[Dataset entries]

- Opening Delimiter -

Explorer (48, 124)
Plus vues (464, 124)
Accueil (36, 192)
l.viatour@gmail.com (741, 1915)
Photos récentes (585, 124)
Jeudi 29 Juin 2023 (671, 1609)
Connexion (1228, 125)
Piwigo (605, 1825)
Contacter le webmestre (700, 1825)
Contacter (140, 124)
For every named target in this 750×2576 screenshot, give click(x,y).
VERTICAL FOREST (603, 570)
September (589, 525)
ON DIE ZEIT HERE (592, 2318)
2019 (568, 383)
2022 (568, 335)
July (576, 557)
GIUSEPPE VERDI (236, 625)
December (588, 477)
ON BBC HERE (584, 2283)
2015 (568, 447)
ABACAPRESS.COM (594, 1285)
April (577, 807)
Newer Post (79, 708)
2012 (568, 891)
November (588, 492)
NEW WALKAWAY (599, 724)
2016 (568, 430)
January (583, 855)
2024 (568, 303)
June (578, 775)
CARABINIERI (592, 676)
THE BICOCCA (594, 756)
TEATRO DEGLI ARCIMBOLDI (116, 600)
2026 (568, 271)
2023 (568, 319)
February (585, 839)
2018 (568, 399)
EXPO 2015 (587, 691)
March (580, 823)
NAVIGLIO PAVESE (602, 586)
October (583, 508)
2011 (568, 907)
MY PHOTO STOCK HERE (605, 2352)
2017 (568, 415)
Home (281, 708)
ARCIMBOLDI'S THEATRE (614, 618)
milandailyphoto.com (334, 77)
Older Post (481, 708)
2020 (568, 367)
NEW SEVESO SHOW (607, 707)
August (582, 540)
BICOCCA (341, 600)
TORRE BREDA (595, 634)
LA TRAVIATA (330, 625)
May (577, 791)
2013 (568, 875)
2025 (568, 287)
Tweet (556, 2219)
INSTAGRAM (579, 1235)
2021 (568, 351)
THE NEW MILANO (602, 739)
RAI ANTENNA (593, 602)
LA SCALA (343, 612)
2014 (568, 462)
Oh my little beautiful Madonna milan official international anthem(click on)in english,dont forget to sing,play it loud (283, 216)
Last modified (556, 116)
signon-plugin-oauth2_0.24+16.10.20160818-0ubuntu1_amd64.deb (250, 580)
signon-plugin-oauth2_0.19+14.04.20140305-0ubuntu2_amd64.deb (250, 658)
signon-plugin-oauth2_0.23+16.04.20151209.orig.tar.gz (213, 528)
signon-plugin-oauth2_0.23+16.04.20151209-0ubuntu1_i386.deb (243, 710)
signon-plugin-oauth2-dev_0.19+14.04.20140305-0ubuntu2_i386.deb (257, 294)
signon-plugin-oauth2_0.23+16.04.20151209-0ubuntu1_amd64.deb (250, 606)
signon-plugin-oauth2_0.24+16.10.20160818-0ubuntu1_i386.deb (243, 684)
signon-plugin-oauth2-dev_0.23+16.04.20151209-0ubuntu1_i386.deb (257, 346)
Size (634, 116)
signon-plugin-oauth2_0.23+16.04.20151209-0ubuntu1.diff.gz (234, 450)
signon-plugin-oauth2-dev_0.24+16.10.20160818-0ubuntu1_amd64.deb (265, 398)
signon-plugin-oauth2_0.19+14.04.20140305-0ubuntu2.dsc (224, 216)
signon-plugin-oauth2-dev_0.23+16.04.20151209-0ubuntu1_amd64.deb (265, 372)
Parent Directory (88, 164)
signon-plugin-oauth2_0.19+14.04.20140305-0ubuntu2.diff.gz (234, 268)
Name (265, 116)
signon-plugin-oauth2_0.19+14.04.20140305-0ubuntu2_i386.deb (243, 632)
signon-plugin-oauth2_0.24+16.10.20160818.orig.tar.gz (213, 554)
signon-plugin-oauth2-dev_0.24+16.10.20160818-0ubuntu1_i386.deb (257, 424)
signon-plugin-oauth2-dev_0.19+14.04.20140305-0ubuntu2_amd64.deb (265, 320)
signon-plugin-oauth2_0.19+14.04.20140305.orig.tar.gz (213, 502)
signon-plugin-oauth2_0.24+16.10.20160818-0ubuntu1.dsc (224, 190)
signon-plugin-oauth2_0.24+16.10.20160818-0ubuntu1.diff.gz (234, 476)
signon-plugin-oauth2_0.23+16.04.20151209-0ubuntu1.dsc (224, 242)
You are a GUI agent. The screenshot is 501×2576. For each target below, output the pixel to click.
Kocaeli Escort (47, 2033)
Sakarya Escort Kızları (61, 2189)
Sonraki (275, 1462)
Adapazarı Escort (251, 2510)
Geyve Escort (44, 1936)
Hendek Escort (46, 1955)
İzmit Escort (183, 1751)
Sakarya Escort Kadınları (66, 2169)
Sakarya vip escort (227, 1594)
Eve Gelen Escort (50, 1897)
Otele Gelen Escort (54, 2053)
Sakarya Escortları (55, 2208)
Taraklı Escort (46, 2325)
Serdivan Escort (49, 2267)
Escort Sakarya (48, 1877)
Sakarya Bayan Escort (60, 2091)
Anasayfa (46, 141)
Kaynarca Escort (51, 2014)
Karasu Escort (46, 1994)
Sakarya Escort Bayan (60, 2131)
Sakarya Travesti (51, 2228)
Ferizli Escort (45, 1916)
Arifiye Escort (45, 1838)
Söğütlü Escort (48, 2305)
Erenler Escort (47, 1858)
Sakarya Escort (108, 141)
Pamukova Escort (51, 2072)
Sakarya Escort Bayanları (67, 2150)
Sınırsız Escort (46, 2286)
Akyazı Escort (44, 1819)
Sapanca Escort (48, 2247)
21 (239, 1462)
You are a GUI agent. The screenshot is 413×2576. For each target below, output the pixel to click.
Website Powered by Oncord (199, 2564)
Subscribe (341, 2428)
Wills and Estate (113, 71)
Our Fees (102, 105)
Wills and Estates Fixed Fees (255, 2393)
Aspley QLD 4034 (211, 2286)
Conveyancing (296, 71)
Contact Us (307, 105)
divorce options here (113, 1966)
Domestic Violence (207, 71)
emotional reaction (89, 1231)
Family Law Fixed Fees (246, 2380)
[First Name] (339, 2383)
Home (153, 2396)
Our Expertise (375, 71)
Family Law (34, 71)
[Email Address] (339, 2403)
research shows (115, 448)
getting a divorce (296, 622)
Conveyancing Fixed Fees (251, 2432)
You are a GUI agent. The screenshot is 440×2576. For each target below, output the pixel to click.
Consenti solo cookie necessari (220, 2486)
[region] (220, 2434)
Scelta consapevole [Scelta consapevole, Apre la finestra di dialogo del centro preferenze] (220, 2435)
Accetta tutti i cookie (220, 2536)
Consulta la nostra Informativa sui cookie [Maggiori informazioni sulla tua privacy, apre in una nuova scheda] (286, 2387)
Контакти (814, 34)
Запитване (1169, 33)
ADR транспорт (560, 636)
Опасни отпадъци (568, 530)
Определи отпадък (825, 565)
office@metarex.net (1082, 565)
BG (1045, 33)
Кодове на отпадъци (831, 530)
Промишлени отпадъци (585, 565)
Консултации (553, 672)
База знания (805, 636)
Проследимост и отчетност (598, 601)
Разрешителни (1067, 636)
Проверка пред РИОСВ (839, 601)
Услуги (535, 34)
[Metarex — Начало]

- Closing Delimiter -

* [Task goal]: Set down the records above once more, exactly as given.

* [Response]:
Explorer (48, 124)
Plus vues (464, 124)
Accueil (36, 192)
l.viatour@gmail.com (741, 1915)
Photos récentes (585, 124)
Jeudi 29 Juin 2023 (671, 1609)
Connexion (1228, 125)
Piwigo (605, 1825)
Contacter le webmestre (700, 1825)
Contacter (140, 124)
For every named target in this 750×2576 screenshot, give click(x,y).
VERTICAL FOREST (603, 570)
September (589, 525)
ON DIE ZEIT HERE (592, 2318)
2019 (568, 383)
2022 (568, 335)
July (576, 557)
GIUSEPPE VERDI (236, 625)
December (588, 477)
ON BBC HERE (584, 2283)
2015 (568, 447)
ABACAPRESS.COM (594, 1285)
April (577, 807)
Newer Post (79, 708)
2012 (568, 891)
November (588, 492)
NEW WALKAWAY (599, 724)
2016 (568, 430)
January (583, 855)
2024 (568, 303)
June (578, 775)
CARABINIERI (592, 676)
THE BICOCCA (594, 756)
TEATRO DEGLI ARCIMBOLDI (116, 600)
2026 (568, 271)
2023 (568, 319)
February (585, 839)
2018 (568, 399)
EXPO 2015 (587, 691)
March (580, 823)
NAVIGLIO PAVESE (602, 586)
October (583, 508)
2011 (568, 907)
MY PHOTO STOCK HERE (605, 2352)
2017 (568, 415)
Home (281, 708)
ARCIMBOLDI'S THEATRE (614, 618)
milandailyphoto.com (334, 77)
Older Post (481, 708)
2020 (568, 367)
NEW SEVESO SHOW (607, 707)
August (582, 540)
BICOCCA (341, 600)
TORRE BREDA (595, 634)
LA TRAVIATA (330, 625)
May (577, 791)
2013 (568, 875)
2025 (568, 287)
Tweet (556, 2219)
INSTAGRAM (579, 1235)
2021 (568, 351)
THE NEW MILANO (602, 739)
RAI ANTENNA (593, 602)
LA SCALA (343, 612)
2014 (568, 462)
Oh my little beautiful Madonna milan official international anthem(click on)in english,dont forget to sing,play it loud (283, 216)
Last modified (556, 116)
signon-plugin-oauth2_0.24+16.10.20160818-0ubuntu1_amd64.deb (250, 580)
signon-plugin-oauth2_0.19+14.04.20140305-0ubuntu2_amd64.deb (250, 658)
signon-plugin-oauth2_0.23+16.04.20151209.orig.tar.gz (213, 528)
signon-plugin-oauth2_0.23+16.04.20151209-0ubuntu1_i386.deb (243, 710)
signon-plugin-oauth2-dev_0.19+14.04.20140305-0ubuntu2_i386.deb (257, 294)
signon-plugin-oauth2_0.23+16.04.20151209-0ubuntu1_amd64.deb (250, 606)
signon-plugin-oauth2_0.24+16.10.20160818-0ubuntu1_i386.deb (243, 684)
signon-plugin-oauth2-dev_0.23+16.04.20151209-0ubuntu1_i386.deb (257, 346)
Size (634, 116)
signon-plugin-oauth2_0.23+16.04.20151209-0ubuntu1.diff.gz (234, 450)
signon-plugin-oauth2-dev_0.24+16.10.20160818-0ubuntu1_amd64.deb (265, 398)
signon-plugin-oauth2_0.19+14.04.20140305-0ubuntu2.dsc (224, 216)
signon-plugin-oauth2-dev_0.23+16.04.20151209-0ubuntu1_amd64.deb (265, 372)
Parent Directory (88, 164)
signon-plugin-oauth2_0.19+14.04.20140305-0ubuntu2.diff.gz (234, 268)
Name (265, 116)
signon-plugin-oauth2_0.19+14.04.20140305-0ubuntu2_i386.deb (243, 632)
signon-plugin-oauth2_0.24+16.10.20160818.orig.tar.gz (213, 554)
signon-plugin-oauth2-dev_0.24+16.10.20160818-0ubuntu1_i386.deb (257, 424)
signon-plugin-oauth2-dev_0.19+14.04.20140305-0ubuntu2_amd64.deb (265, 320)
signon-plugin-oauth2_0.19+14.04.20140305.orig.tar.gz (213, 502)
signon-plugin-oauth2_0.24+16.10.20160818-0ubuntu1.dsc (224, 190)
signon-plugin-oauth2_0.24+16.10.20160818-0ubuntu1.diff.gz (234, 476)
signon-plugin-oauth2_0.23+16.04.20151209-0ubuntu1.dsc (224, 242)
You are a GUI agent. The screenshot is 501×2576. For each target below, output the pixel to click.
Kocaeli Escort (47, 2033)
Sakarya Escort Kızları (61, 2189)
Sonraki (275, 1462)
Adapazarı Escort (251, 2510)
Geyve Escort (44, 1936)
Hendek Escort (46, 1955)
İzmit Escort (183, 1751)
Sakarya Escort Kadınları (66, 2169)
Sakarya vip escort (227, 1594)
Eve Gelen Escort (50, 1897)
Otele Gelen Escort (54, 2053)
Sakarya Escortları (55, 2208)
Taraklı Escort (46, 2325)
Serdivan Escort (49, 2267)
Escort Sakarya (48, 1877)
Sakarya Bayan Escort (60, 2091)
Anasayfa (46, 141)
Kaynarca Escort (51, 2014)
Karasu Escort (46, 1994)
Sakarya Escort Bayan (60, 2131)
Sakarya Travesti (51, 2228)
Ferizli Escort (45, 1916)
Arifiye Escort (45, 1838)
Söğütlü Escort (48, 2305)
Erenler Escort (47, 1858)
Sakarya Escort (108, 141)
Pamukova Escort (51, 2072)
Sakarya Escort Bayanları (67, 2150)
Sınırsız Escort (46, 2286)
Akyazı Escort (44, 1819)
Sapanca Escort (48, 2247)
21 (239, 1462)
You are a GUI agent. The screenshot is 413×2576. For each target below, output the pixel to click.
Website Powered by Oncord (199, 2564)
Subscribe (341, 2428)
Wills and Estate (113, 71)
Our Fees (102, 105)
Wills and Estates Fixed Fees (255, 2393)
Aspley QLD 4034 (211, 2286)
Conveyancing (296, 71)
Contact Us (307, 105)
divorce options here (113, 1966)
Domestic Violence (207, 71)
emotional reaction (89, 1231)
Family Law Fixed Fees (246, 2380)
[First Name] (339, 2383)
Home (153, 2396)
Our Expertise (375, 71)
Family Law (34, 71)
[Email Address] (339, 2403)
research shows (115, 448)
getting a divorce (296, 622)
Conveyancing Fixed Fees (251, 2432)
You are a GUI agent. The screenshot is 440×2576. For each target below, output the pixel to click.
Consenti solo cookie necessari (220, 2486)
[region] (220, 2434)
Scelta consapevole [Scelta consapevole, Apre la finestra di dialogo del centro preferenze] (220, 2435)
Accetta tutti i cookie (220, 2536)
Consulta la nostra Informativa sui cookie [Maggiori informazioni sulla tua privacy, apre in una nuova scheda] (286, 2387)
Контакти (814, 34)
Запитване (1169, 33)
ADR транспорт (560, 636)
Опасни отпадъци (568, 530)
Определи отпадък (825, 565)
office@metarex.net (1082, 565)
BG (1045, 33)
Кодове на отпадъци (831, 530)
Промишлени отпадъци (585, 565)
Консултации (553, 672)
База знания (805, 636)
Проследимост и отчетност (598, 601)
Разрешителни (1067, 636)
Проверка пред РИОСВ (839, 601)
Услуги (535, 34)
[Metarex — Начало]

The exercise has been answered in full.